“What you heard from me, keep as the pattern of sound teaching, with faith and love in Christ Jesus.” – 2 Timothy 1:13
Johann Heinrich Pestalozzi was born in Zürich, Switzerland in 1746. He was a visionary educationalist, who devoted his life’s work to giving poor and underprivileged children the chance to have a decent education and so to realize life opportunities otherwise denied them.

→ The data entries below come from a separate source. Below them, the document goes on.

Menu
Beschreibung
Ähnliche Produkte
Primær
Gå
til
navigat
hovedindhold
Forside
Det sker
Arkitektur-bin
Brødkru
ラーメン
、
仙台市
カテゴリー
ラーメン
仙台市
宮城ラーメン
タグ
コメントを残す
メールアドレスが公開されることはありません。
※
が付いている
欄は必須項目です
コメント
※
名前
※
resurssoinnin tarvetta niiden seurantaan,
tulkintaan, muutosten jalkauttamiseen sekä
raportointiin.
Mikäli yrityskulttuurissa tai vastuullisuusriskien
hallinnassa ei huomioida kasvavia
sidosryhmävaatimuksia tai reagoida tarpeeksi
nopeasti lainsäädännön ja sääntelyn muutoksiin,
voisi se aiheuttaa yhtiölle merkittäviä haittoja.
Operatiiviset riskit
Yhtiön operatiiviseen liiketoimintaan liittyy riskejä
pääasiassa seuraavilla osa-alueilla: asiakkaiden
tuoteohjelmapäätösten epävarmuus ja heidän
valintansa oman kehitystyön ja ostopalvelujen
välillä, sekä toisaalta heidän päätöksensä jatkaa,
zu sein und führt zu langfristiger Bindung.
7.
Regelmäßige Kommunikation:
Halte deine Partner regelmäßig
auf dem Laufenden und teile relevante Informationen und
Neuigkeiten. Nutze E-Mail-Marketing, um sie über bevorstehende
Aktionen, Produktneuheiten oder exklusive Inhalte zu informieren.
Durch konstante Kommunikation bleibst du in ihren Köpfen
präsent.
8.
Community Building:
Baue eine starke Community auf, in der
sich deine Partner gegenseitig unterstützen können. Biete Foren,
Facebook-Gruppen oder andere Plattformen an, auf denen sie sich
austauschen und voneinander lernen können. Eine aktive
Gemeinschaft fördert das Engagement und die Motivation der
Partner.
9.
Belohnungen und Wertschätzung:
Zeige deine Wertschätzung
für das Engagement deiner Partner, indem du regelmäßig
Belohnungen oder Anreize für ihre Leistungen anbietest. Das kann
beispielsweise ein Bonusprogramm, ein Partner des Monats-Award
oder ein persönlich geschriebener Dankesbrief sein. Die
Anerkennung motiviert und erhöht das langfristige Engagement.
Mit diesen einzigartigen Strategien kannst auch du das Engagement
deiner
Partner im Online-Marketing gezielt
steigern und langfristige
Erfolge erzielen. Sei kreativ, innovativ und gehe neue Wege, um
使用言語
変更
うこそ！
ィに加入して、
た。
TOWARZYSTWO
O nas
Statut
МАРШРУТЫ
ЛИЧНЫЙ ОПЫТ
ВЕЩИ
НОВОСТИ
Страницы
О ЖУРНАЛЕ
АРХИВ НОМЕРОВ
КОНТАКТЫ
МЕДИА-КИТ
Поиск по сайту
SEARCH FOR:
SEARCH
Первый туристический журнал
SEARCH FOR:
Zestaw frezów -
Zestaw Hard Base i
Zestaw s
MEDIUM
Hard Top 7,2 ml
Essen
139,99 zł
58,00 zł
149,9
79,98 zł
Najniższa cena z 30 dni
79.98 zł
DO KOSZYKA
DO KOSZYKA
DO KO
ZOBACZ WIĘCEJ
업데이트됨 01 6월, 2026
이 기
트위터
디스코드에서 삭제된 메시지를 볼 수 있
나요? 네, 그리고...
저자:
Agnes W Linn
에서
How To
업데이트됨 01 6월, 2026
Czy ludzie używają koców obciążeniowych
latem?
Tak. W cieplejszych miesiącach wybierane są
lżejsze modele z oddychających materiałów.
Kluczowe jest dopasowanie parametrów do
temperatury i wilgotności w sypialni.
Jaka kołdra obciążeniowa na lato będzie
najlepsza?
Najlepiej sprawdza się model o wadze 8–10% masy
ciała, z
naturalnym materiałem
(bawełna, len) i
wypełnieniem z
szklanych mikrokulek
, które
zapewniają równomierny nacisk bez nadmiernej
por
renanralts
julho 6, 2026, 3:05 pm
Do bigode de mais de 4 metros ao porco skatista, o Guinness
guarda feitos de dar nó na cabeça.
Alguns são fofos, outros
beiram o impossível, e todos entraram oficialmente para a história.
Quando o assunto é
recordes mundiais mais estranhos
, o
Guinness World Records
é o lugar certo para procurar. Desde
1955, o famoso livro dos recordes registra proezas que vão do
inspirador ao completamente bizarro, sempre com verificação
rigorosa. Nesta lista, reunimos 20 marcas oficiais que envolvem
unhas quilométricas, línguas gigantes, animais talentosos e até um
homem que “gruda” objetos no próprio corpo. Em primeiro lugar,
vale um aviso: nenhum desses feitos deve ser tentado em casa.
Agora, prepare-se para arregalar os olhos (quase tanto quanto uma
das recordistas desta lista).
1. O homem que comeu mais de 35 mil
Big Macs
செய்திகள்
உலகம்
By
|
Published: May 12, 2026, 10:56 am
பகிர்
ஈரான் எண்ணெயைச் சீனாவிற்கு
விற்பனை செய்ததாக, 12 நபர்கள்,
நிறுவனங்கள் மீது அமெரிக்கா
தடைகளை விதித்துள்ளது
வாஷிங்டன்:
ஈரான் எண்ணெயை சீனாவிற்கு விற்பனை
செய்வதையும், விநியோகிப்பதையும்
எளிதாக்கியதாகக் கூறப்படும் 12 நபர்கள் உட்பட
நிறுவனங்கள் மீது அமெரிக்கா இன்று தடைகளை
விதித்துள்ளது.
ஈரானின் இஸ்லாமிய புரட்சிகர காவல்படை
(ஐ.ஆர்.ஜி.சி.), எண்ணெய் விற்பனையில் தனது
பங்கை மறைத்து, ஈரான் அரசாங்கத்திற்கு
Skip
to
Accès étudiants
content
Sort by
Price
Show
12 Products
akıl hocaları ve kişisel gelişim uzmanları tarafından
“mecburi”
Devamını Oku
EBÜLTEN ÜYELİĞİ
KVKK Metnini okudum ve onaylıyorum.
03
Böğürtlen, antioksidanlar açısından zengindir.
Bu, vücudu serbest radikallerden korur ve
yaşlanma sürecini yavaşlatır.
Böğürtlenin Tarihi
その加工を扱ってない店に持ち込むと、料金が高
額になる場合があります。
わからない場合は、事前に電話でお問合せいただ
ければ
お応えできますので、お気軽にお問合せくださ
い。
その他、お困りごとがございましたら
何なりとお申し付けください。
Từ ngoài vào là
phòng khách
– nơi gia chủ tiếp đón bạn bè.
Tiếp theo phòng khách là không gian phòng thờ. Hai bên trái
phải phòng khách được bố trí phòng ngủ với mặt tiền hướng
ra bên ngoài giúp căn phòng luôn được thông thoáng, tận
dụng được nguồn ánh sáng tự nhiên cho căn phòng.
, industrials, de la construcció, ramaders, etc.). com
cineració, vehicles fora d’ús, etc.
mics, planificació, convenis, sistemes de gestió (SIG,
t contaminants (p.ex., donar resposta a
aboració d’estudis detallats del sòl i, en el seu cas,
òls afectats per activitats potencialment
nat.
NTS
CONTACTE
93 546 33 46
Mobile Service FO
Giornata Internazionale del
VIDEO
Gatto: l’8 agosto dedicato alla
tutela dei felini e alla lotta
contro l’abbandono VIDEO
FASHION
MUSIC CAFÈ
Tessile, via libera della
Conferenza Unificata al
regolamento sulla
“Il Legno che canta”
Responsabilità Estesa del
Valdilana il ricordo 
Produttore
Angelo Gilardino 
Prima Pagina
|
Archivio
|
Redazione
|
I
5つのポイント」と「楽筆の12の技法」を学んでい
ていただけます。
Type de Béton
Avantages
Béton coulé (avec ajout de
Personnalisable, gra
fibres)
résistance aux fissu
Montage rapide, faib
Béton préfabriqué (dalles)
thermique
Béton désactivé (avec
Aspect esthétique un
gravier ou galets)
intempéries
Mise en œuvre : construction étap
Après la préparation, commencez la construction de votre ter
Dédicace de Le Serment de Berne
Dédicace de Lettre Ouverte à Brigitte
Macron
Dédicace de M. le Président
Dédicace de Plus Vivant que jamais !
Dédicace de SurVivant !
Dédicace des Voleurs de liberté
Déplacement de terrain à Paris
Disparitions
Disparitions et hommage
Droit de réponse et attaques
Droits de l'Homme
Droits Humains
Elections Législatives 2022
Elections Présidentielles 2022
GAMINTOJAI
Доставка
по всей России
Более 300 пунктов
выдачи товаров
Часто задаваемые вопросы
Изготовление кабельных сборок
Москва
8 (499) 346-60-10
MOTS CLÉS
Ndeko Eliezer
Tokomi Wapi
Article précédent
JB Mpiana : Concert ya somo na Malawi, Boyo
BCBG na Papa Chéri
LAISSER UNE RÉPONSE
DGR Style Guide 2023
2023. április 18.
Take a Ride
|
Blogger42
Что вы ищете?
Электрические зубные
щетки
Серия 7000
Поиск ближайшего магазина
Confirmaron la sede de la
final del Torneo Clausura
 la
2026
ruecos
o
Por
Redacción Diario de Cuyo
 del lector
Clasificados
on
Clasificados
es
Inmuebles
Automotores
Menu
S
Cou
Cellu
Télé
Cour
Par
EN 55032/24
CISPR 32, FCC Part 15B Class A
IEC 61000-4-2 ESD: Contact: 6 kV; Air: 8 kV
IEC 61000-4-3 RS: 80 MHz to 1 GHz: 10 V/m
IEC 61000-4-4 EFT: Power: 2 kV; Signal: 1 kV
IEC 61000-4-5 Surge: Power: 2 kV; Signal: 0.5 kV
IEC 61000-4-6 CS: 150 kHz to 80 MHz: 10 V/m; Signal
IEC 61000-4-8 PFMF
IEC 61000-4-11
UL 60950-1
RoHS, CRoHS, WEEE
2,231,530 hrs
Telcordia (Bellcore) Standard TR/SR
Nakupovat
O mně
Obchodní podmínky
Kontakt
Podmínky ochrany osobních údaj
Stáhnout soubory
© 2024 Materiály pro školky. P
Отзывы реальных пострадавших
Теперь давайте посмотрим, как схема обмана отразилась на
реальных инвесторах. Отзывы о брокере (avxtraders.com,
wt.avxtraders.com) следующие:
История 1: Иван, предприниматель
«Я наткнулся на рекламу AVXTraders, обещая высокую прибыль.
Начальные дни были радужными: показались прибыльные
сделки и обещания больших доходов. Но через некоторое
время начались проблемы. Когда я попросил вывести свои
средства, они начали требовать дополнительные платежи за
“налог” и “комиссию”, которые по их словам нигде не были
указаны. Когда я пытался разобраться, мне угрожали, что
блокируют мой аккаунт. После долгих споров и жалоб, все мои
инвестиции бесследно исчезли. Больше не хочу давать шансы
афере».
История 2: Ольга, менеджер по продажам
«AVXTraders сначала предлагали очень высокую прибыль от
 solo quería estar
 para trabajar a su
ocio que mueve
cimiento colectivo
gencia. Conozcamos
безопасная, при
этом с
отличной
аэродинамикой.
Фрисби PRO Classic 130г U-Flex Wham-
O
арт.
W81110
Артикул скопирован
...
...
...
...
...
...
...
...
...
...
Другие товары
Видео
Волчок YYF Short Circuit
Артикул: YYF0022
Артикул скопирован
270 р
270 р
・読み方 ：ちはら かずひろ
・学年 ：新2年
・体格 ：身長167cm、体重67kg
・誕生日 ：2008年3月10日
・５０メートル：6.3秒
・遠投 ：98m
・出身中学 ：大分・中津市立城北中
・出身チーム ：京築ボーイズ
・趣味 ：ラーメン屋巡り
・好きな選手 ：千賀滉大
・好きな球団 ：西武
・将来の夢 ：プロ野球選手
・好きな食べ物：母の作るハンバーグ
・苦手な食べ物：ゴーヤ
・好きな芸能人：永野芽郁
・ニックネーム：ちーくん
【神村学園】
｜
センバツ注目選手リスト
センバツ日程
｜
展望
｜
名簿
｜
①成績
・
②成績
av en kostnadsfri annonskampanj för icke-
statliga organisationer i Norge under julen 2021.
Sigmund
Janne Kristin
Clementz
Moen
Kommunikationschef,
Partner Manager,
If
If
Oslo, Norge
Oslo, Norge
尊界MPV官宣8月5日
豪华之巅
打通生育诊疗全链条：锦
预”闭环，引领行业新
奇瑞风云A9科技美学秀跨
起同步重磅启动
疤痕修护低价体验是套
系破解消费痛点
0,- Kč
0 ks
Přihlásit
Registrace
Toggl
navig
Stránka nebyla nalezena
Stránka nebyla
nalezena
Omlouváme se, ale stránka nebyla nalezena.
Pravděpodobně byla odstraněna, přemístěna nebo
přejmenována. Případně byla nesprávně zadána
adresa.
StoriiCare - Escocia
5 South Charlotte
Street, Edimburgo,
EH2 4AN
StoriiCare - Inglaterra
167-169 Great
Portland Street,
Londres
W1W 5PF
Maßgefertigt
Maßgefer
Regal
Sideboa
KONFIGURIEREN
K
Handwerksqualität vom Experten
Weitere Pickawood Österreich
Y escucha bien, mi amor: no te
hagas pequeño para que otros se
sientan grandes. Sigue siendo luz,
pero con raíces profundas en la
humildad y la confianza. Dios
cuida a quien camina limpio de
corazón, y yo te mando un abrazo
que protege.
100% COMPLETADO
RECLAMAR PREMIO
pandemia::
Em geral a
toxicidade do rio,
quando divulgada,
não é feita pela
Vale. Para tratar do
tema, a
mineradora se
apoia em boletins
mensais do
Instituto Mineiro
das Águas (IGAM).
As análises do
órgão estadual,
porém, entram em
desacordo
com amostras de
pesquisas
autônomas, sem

Pestalozzi took in up to 150 boys aged 7 to 15 who would otherwise have been begging on the streets, fed and clothed them, and organized a flexible school curriculum suited to each child’s abilities, covering mathematics, languages, music, gymnastics, biology, astronomy and more, thus gaining worldwide attention from social scientists of the day.
Two years later, he set up a similar school for girls, followed in 1813 by first schools for children with hearing and/or speech disabilities.
Many of his principles which inspire children to learn have been adapted in western schools.
Upon his death, the citizens of Switzerland wanted to honor Pestalozzi with a monument. When the statue was unveiled at his burial site in Birr, it accurately reproduced the likeness of the teacher. Pestalozzi was shown looking down upon the kneeling form of a little child whose uplifted gaze focused upward, away from Pestalozzi, to the challenging heights of goals yet to be attained and to God.
The object of our teaching is not ourselves, but to point students to look to the Lord with faith and love. Today in prayer, thank the Lord for the inspiration of your teachers and seek to point others in sound teaching which leads to greater knowledge and love of Christ.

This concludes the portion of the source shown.